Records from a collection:
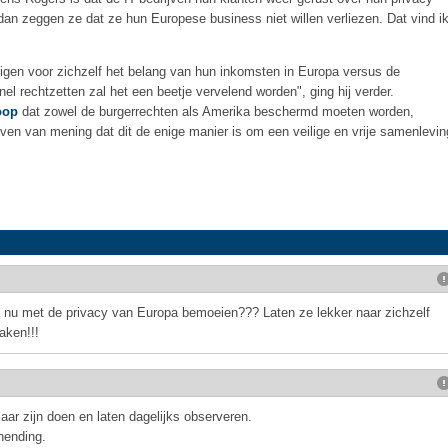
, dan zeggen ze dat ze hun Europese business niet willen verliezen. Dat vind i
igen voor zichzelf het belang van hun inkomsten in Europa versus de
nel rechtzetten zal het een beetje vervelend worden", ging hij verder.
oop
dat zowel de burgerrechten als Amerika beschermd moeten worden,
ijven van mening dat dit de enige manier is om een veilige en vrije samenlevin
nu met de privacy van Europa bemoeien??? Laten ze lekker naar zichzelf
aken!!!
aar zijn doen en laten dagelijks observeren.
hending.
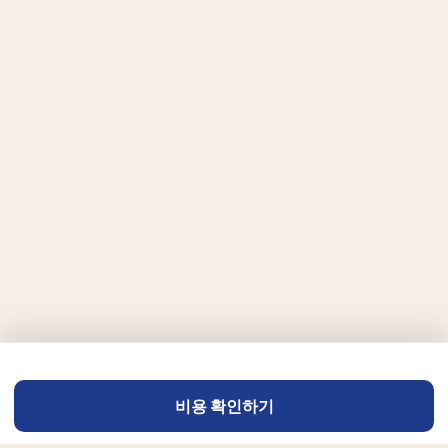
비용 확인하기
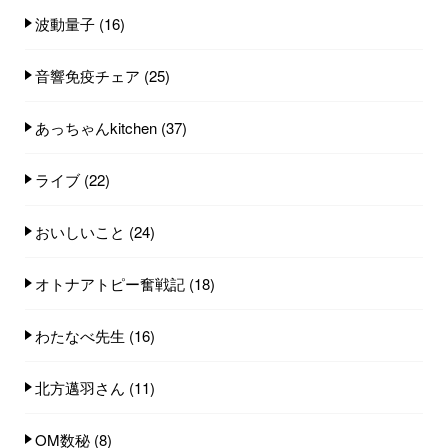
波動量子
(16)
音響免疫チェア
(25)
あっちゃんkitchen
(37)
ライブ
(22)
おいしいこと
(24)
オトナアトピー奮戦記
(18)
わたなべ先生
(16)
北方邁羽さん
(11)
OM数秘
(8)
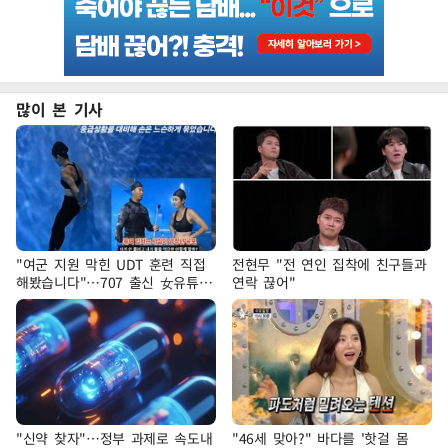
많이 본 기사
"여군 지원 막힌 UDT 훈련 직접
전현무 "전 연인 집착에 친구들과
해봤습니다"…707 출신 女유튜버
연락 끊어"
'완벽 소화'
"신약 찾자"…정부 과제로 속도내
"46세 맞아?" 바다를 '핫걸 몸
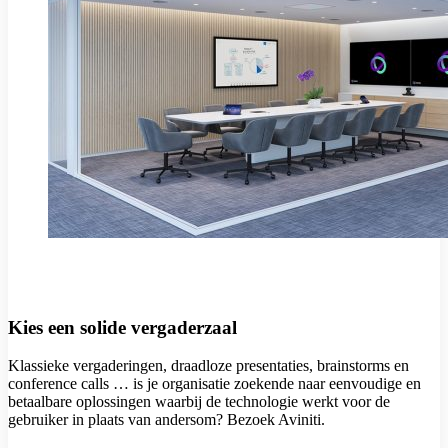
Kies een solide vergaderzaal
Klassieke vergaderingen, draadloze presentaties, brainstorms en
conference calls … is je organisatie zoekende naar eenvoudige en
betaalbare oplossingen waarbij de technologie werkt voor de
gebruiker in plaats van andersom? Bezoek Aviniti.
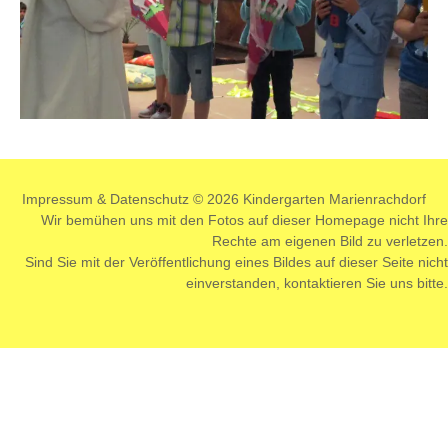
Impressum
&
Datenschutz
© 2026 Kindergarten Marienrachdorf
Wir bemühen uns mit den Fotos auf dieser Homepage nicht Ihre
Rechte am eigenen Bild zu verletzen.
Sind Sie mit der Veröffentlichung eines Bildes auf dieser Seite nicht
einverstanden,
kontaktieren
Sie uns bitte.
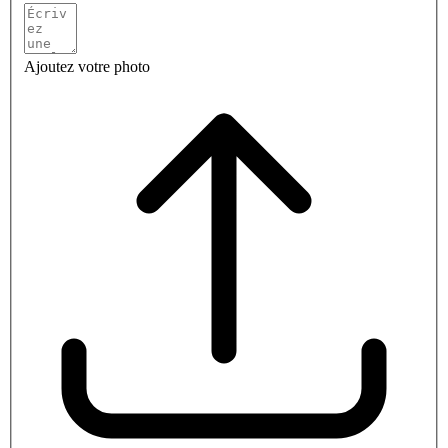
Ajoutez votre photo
---
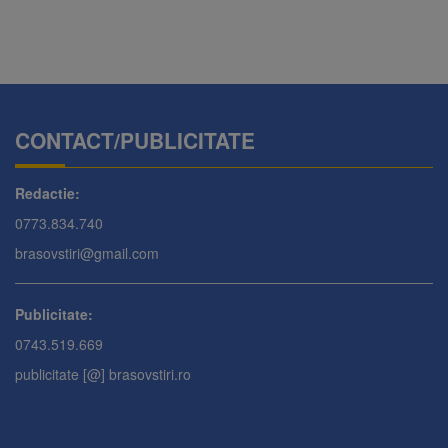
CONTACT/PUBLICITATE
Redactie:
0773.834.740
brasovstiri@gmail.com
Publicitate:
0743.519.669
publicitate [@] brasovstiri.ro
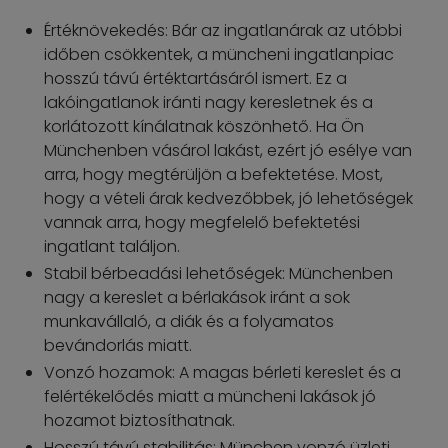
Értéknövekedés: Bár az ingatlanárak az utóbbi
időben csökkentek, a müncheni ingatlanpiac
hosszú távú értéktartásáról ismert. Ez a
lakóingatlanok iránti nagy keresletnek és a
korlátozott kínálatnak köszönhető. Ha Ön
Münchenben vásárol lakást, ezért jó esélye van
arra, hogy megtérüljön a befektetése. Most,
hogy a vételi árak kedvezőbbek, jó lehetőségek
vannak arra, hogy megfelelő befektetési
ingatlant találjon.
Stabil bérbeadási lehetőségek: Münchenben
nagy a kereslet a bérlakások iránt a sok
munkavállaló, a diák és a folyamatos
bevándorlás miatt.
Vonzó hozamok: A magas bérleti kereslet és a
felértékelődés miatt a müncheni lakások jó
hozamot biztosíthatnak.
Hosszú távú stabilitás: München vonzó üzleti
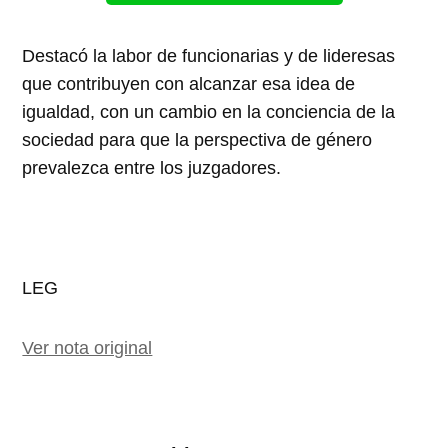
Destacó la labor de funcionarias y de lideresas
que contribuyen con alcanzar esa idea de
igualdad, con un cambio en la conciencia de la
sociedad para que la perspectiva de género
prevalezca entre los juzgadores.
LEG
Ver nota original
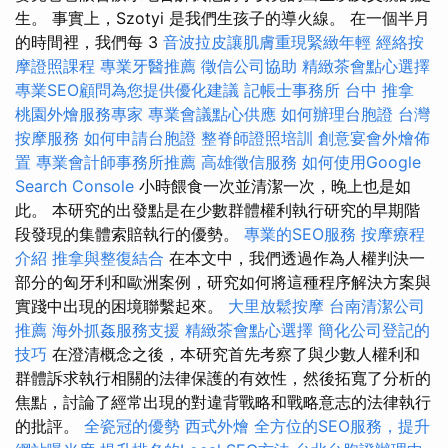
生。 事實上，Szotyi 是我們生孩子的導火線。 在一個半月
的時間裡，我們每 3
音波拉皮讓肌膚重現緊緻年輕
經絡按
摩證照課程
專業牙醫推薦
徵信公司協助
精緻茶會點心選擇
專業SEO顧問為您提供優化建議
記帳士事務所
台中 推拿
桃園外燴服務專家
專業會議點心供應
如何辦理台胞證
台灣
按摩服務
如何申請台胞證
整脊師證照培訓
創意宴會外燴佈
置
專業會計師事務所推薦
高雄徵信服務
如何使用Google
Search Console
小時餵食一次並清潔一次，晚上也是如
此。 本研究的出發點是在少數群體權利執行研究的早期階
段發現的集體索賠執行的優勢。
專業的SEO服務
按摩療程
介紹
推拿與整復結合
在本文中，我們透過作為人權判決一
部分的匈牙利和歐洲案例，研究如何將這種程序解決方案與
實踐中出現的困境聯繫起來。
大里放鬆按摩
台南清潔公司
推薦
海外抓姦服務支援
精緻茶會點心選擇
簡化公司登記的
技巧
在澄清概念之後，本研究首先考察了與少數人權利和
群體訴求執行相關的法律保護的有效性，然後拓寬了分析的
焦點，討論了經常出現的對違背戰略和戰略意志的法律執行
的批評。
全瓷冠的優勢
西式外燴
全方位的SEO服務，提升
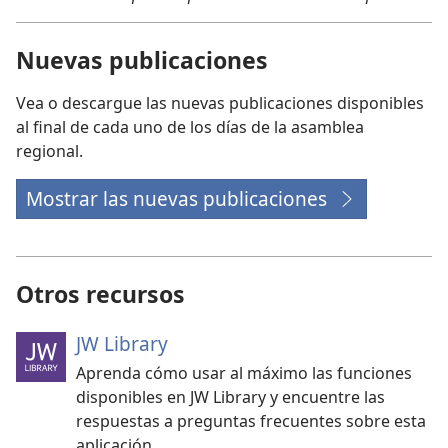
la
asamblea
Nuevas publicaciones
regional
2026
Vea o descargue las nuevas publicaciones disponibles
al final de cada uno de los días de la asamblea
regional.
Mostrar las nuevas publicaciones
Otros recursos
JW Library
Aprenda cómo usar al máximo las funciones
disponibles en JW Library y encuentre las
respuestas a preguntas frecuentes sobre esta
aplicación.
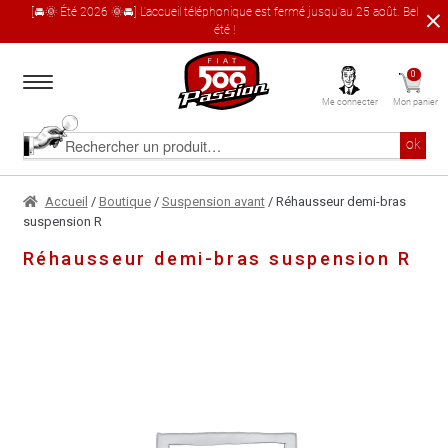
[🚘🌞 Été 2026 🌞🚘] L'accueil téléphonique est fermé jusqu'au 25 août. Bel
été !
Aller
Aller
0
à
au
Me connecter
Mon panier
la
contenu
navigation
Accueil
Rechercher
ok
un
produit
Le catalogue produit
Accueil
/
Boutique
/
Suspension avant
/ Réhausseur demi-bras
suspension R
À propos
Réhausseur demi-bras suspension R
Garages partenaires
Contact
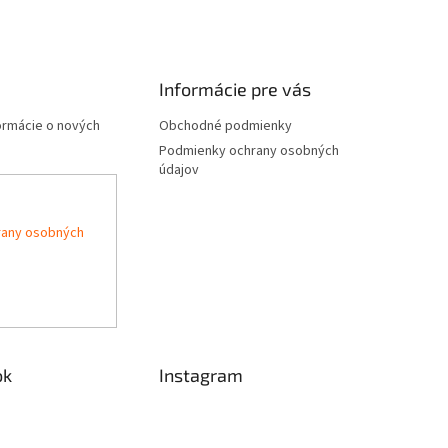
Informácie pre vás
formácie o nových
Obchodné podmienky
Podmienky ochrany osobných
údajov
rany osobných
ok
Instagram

## What you will do
Your task for the entries above: copy exactly the span starting with the line with "音波拉皮讓肌膚重現緊緻年輕" and going on through the line with "群體訴求執行相關的法律保護的有效性，然後拓寬了分析的", both lines included, and nothing else.

## Task response
音波拉皮讓肌膚重現緊緻年輕
經絡按
摩證照課程
專業牙醫推薦
徵信公司協助
精緻茶會點心選擇
專業SEO顧問為您提供優化建議
記帳士事務所
台中 推拿
桃園外燴服務專家
專業會議點心供應
如何辦理台胞證
台灣
按摩服務
如何申請台胞證
整脊師證照培訓
創意宴會外燴佈
置
專業會計師事務所推薦
高雄徵信服務
如何使用Google
Search Console
小時餵食一次並清潔一次，晚上也是如
此。 本研究的出發點是在少數群體權利執行研究的早期階
段發現的集體索賠執行的優勢。
專業的SEO服務
按摩療程
介紹
推拿與整復結合
在本文中，我們透過作為人權判決一
部分的匈牙利和歐洲案例，研究如何將這種程序解決方案與
實踐中出現的困境聯繫起來。
大里放鬆按摩
台南清潔公司
推薦
海外抓姦服務支援
精緻茶會點心選擇
簡化公司登記的
技巧
在澄清概念之後，本研究首先考察了與少數人權利和
群體訴求執行相關的法律保護的有效性，然後拓寬了分析的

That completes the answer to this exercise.